··· Source data ···
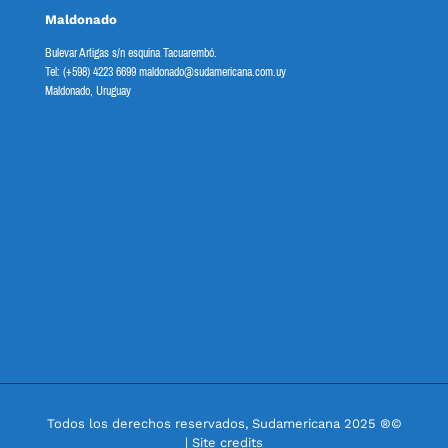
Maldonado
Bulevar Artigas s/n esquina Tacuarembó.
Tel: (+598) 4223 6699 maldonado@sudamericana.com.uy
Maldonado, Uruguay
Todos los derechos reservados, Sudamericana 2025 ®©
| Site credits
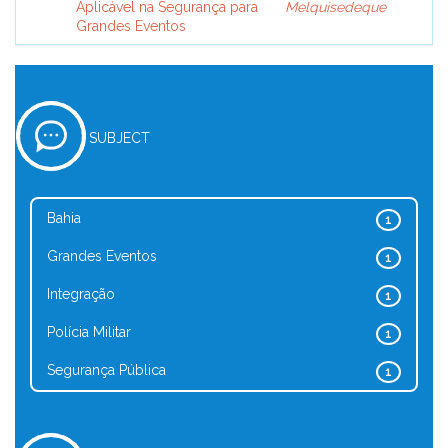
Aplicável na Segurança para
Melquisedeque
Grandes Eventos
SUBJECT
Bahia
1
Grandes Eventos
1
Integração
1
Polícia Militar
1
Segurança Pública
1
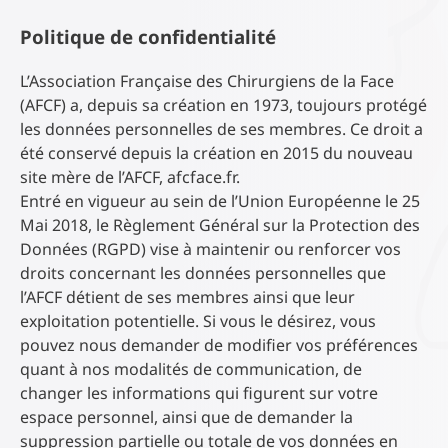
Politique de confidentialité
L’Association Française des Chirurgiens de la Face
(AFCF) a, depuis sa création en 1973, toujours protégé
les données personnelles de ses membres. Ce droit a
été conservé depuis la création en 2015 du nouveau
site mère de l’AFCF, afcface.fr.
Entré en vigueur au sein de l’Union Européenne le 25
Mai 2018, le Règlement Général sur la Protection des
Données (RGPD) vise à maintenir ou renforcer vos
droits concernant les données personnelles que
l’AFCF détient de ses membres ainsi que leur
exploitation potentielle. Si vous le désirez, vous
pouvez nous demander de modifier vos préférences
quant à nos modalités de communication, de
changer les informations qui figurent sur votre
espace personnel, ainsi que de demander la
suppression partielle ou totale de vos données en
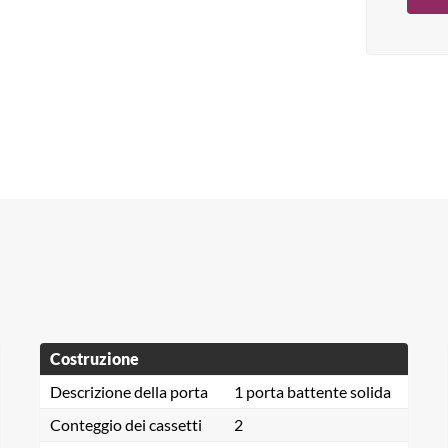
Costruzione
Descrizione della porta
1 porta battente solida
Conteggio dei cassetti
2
···
··· Source data ···
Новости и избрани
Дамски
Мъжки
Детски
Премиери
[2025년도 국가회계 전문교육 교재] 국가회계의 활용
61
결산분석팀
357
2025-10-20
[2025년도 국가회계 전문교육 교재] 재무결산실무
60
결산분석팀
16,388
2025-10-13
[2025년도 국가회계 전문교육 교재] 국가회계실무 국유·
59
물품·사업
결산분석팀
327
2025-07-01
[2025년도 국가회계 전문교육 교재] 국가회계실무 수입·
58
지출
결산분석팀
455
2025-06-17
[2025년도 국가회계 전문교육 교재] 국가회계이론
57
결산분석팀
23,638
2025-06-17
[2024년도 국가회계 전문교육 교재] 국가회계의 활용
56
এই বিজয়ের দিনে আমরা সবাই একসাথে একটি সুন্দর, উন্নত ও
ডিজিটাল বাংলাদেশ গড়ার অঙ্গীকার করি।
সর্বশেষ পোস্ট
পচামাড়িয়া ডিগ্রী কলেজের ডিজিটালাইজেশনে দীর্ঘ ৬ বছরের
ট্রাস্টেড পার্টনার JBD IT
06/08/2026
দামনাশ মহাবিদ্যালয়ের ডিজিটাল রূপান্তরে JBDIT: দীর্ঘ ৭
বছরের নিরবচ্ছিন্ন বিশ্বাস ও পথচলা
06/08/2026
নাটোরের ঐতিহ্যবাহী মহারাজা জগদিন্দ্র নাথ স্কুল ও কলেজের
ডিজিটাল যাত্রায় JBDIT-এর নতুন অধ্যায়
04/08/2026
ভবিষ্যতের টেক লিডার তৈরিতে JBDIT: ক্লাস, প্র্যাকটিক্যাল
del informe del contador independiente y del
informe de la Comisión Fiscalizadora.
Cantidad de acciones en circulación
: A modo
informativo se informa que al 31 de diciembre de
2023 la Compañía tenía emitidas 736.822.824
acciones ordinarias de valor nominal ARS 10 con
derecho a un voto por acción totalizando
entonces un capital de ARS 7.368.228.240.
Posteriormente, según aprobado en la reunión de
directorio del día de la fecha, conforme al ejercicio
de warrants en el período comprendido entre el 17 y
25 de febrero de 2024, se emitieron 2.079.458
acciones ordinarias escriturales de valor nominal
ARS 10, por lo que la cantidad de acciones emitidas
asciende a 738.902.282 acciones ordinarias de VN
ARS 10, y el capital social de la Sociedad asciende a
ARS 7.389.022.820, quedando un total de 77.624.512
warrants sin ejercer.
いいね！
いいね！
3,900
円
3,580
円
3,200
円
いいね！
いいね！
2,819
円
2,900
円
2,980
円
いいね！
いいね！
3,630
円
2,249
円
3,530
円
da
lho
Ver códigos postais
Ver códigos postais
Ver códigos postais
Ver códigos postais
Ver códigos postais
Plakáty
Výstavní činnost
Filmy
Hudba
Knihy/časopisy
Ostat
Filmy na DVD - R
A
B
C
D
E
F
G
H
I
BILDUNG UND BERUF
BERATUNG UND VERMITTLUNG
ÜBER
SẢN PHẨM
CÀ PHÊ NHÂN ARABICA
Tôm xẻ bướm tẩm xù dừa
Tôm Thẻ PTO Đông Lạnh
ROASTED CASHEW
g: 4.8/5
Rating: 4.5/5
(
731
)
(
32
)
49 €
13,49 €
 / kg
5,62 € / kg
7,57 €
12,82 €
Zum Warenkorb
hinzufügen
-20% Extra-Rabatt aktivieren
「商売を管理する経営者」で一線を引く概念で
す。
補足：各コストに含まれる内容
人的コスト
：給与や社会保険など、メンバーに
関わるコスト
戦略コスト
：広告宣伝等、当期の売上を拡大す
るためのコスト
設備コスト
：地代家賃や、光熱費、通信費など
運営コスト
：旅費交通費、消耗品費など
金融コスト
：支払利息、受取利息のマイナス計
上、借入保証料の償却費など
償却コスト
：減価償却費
···
··· Source data ···
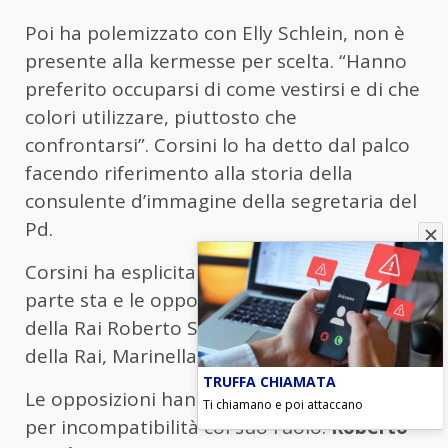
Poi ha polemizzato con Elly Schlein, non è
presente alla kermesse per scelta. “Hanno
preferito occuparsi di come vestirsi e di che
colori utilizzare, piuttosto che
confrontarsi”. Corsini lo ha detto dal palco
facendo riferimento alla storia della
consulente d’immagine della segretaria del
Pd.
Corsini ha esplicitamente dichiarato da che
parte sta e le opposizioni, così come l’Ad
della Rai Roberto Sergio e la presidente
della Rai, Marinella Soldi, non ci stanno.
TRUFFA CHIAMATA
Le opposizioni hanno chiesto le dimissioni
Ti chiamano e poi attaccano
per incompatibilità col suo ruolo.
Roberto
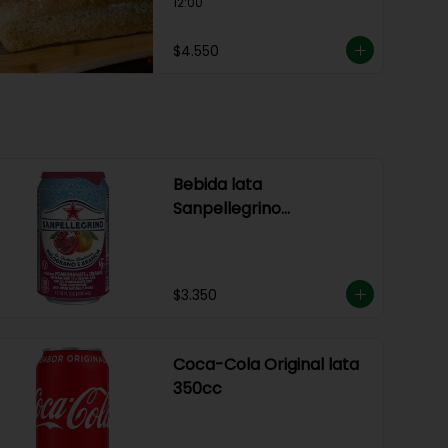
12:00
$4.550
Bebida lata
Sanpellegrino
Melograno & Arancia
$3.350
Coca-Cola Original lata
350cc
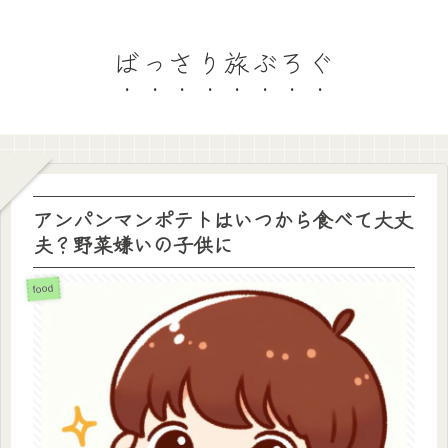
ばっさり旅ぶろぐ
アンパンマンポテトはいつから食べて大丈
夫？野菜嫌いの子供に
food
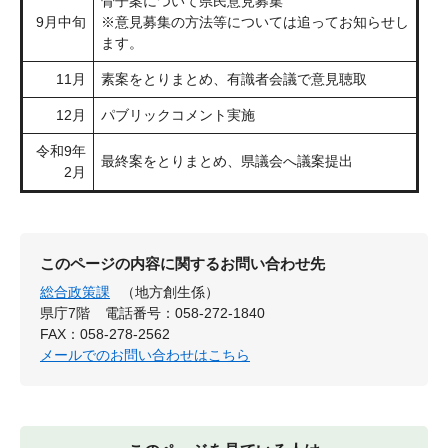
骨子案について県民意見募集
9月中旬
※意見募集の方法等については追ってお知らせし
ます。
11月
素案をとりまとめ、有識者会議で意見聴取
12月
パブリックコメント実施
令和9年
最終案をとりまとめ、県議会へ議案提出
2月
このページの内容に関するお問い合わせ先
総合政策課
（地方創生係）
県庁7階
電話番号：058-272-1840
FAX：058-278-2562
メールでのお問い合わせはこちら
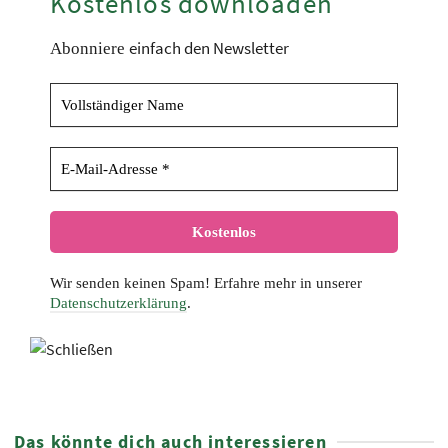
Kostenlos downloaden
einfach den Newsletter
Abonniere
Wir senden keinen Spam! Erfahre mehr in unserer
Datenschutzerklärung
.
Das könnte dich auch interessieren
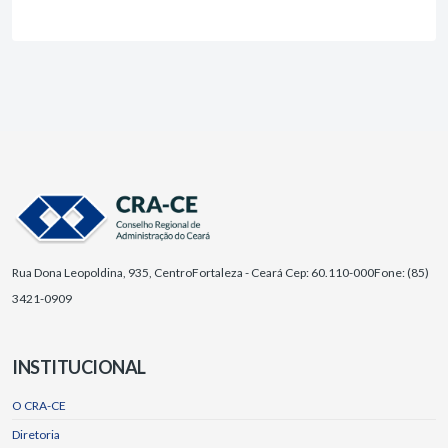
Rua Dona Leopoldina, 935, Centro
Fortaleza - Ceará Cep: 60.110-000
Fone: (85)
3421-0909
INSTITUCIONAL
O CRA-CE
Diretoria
···
• What you have to do
For each line in the entries that holds "ainsi", return that line.

• Expected answer
l’AFCF détient de ses membres ainsi que leur
espace personnel, ainsi que de demander la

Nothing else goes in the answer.